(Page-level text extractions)
##############################
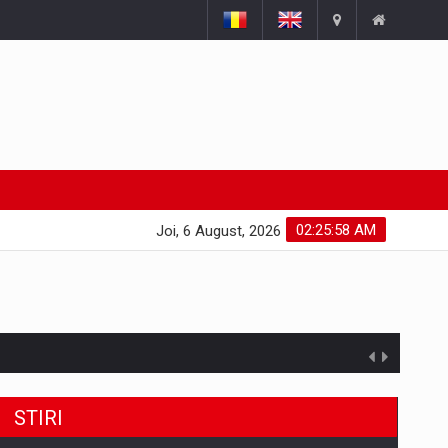
02:25:59 AM
Joi, 6 August, 2026
uselor din piata
STIRI
a de segmentele digitale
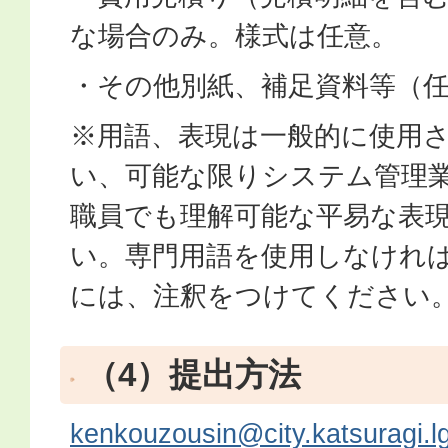
な場合のみ。様式は任意。
・その他別紙、補足資料等（
※用語、表現は一般的に使用
い、可能な限りシステム管理
職員でも理解可能な平易な表
い。専門用語を使用しなけれ
には、注釈をつけてください
（4）提出方法
kenkouzousin@city.katsuragi.lg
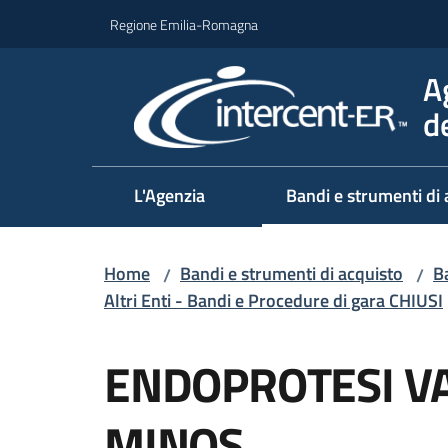
Vai al contenuto
Vai alla navigazione
Vai al footer
Regione Emilia-Romagna
A
d
L'Agenzia
Bandi e strumenti di 
Home
Bandi e strumenti di acquisto
Ba
/
/
Altri Enti - Bandi e Procedure di gara CHIUSI
Salta al contenuto
ENDOPROTESI VA
MINOS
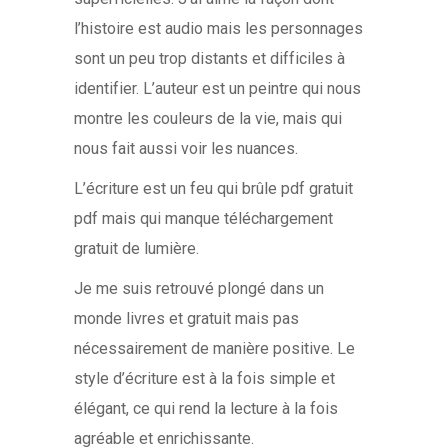
l’histoire est audio mais les personnages
sont un peu trop distants et difficiles à
identifier. L’auteur est un peintre qui nous
montre les couleurs de la vie, mais qui
nous fait aussi voir les nuances.
L’écriture est un feu qui brûle pdf gratuit
pdf mais qui manque téléchargement
gratuit de lumière.
Je me suis retrouvé plongé dans un
monde livres et gratuit mais pas
nécessairement de manière positive. Le
style d’écriture est à la fois simple et
élégant, ce qui rend la lecture à la fois
agréable et enrichissante.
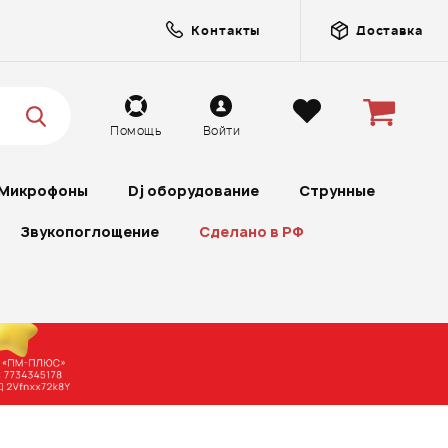
Контакты
Доставка
Помощь
Войти
Микрофоны
Dj оборудование
Струнные
Звукопоглощение
Сделано в РФ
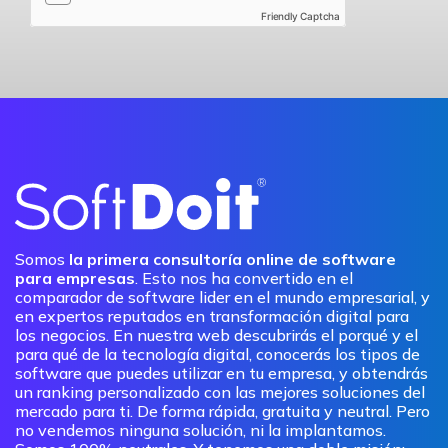
Friendly Captcha
Somos
la primera consultoría online de software
para empresas
. Esto nos ha convertido en el
comparador de software lider en el mundo empresarial, y
en expertos reputados en transformación digital para
los negocios. En nuestra web descubrirás el porqué y el
para qué de la tecnología digital, conocerás los tipos de
software que puedes utilizar en tu empresa, y obtendrás
un ranking personalizado con las mejores soluciones del
mercado para ti. De forma rápida, gratuita y neutral. Pero
no vendemos ninguna solución, ni la implantamos.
##############################
Problem to work on:
Give back the entries above exactly as they stand. Leave the images out.

Exercise response:
02:25:59 AM
Joi, 6 August, 2026
uselor din piata
STIRI
a de segmentele digitale
な場合のみ。様式は任意。
・その他別紙、補足資料等（
※用語、表現は一般的に使用
い、可能な限りシステム管理
職員でも理解可能な平易な表
い。専門用語を使用しなけれ
には、注釈をつけてください
（4）提出方法
kenkouzousin@city.katsuragi.lg
Vai al contenuto
Vai alla navigazione
Vai al footer
Regione Emilia-Romagna
A
d
L'Agenzia
Bandi e strumenti di 
Home
Bandi e strumenti di acquisto
Ba
/
/
Altri Enti - Bandi e Procedure di gara CHIUSI
Salta al contenuto
ENDOPROTESI VA
MINOS
l’histoire est audio mais les personnages
sont un peu trop distants et difficiles à
identifier. L’auteur est un peintre qui nous
montre les couleurs de la vie, mais qui
nous fait aussi voir les nuances.
L’écriture est un feu qui brûle pdf gratuit
pdf mais qui manque téléchargement
gratuit de lumière.
Je me suis retrouvé plongé dans un
monde livres et gratuit mais pas
nécessairement de manière positive. Le
style d’écriture est à la fois simple et
élégant, ce qui rend la lecture à la fois
agréable et enrichissante.
Контакты
Доставка
Помощь
Войти
Микрофоны
Dj оборудование
Струнные
Звукопоглощение
Сделано в РФ
Friendly Captcha
Somos
la primera consultoría online de software
para empresas
. Esto nos ha convertido en el
comparador de software lider en el mundo empresarial, y
en expertos reputados en transformación digital para
los negocios. En nuestra web descubrirás el porqué y el
para qué de la tecnología digital, conocerás los tipos de
software que puedes utilizar en tu empresa, y obtendrás
un ranking personalizado con las mejores soluciones del
mercado para ti. De forma rápida, gratuita y neutral. Pero
no vendemos ninguna solución, ni la implantamos.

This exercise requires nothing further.